Learning Technologies

Registered owner of Commodore.docx

Here at Saint David's our students definitely don't miss out in the technology department!

A recent expansion in our IT capabilities has ensured that students at all levels within our school have access to technology on a daily basis. With iPads, laptops and desktop computers for use by our Junior primary students, to one on one laptops for class room use in Year 5-6, both our teachers and students can make use of these effective learning tools every day as needed.

Through our expansion in technology, we have increased opportunities to engage students in fun learning activities through a medium which captivates and inspires students to extend themselves.

Here are some of our technology facts and stats:

  • Our entire school operates on a wireless network system
  • Interactive whiteboards or LED Display panels in EVERY class room enable us to deliver a richer curriculum.
  • All of our students have access to computers, laptops and iPads to aid in their learning.
  • Class sets of iPads in our Reception to Year 2 class rooms ensures that mobile technology can be used at all year levels to enhance learning.
  • Our Year 3 and 4 classes share a bank of laptops which has enough units to ensure each student in the class has access to a laptop when needed.
  • In Year 5-6 the laptop to student ratio is 1:1 ensuring that all students have access to laptops in every lesson if required.
  • We have scheduled 3D printer incursions to support learning initiatives.
  • A pool of age specific robot technology including BeeBots (R-2), ProBots (Yr 3-4) and Edison Robots (Yr 5-6) supports learning around coding and robotic technology.
  • A Bright Stars learning hub which is home to our Playgroup and Bright Stars program (Reception transition)

Parents do not need to pay additional fees for tech items as funding for technology is covered through our resource fees. All tech items are secured on site overnight to ensure that they are always fully charged, to reduce risks when travelling between school and home and to give students and parents a break from screens.

Cyber Safety.JPG

Online Safety

To ensure that our students understand the importance of maintaining their personal safety online we actively teach aspects of online safety at all levels of the school.

Whether using technology in the classroom, at work or at home our students learn the importance of behaving responsibly and respectfully on line. We encourage our parents to regularly engage in discussions with their children about their online activity and to set solid guidelines for use at home.

Acorn.JPG

Reporting Cyber-bullying

ACORN - Australian Cybercrime Online Reporting Network

From ACORN website:

Cyber-bullying or stalking occurs when someone engages in offensive, menacing or harassing behaviour through the use of technology. It can happen to people at any age, anytime, and often anonymously.

Examples of cyber-bullying include:

  • posting hurtful messages, images or videos online
  • repeatedly sending unwanted messages online
  • sending abusive texts and emails
  • excluding or intimidating others online
  • creating fake social networking profiles or websites that are hurtful
  • nasty online gossip and chat, and
  • any other form of digital communication which is discriminatory, intimidating, intended to cause hurt or make someone fear for their safety.

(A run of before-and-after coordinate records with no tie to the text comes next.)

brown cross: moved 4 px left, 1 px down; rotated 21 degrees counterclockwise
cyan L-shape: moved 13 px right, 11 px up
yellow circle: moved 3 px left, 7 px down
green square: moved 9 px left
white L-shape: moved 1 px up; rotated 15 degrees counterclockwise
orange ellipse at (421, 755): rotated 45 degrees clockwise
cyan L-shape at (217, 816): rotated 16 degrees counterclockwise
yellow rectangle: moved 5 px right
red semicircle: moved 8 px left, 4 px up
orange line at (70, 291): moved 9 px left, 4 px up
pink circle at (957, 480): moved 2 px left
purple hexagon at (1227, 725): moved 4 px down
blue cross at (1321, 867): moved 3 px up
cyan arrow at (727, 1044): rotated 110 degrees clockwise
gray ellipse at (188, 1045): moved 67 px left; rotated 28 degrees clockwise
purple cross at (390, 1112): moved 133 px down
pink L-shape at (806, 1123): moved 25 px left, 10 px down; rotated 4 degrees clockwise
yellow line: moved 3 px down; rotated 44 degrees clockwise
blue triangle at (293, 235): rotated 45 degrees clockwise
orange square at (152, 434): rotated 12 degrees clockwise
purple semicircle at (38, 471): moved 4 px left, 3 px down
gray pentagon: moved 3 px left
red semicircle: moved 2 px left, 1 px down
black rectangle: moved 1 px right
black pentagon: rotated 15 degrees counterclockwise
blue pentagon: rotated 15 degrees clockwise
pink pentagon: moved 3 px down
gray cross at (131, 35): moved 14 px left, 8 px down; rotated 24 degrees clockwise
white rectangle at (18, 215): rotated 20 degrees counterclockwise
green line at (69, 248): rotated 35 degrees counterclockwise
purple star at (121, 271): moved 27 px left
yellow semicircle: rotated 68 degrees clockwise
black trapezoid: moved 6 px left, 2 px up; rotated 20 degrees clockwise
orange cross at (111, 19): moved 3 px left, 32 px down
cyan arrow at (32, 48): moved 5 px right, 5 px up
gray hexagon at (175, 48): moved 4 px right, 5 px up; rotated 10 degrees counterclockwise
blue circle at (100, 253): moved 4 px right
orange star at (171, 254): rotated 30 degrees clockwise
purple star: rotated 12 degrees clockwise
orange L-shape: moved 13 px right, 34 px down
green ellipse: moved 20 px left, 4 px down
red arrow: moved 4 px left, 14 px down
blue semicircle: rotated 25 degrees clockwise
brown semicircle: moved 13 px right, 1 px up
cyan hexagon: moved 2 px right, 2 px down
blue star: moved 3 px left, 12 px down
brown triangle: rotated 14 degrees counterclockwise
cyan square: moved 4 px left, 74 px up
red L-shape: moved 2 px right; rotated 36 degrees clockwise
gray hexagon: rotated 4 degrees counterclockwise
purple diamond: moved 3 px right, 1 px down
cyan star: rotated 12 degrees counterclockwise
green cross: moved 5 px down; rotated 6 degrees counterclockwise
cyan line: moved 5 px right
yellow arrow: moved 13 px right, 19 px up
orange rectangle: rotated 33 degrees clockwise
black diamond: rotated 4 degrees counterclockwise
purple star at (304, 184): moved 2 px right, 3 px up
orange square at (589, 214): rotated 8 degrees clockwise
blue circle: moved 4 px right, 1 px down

Just like bullying in the offline world, not all online bullying is criminal. There are Australian laws which apply to serious online harassment and online bullying behaviour. Under the Criminal Code Act 1995 (Cth) it is an offence to use the internet, social media or a telephone to menace, harass or cause offence. The maximum penalty for this offence is three years imprisonment or a fine of more than $30,000.

As children are often online, it can be hard for them to escape cyber-bullying. Young people do not often tell their parents in fear that it will make the situation worse, or out of fear they will lose Internet access. Ongoing communication between parents and children is important to prevent and stop cyber-bullying. You may wish to consider more information about the support services available for children and cyber victims more generally.

You can report serious cyber-bullying to the ACORN if the conduct is intended to make you (or the victim you are reporting on behalf of) feel fearful, uncomfortable, offended or harassed.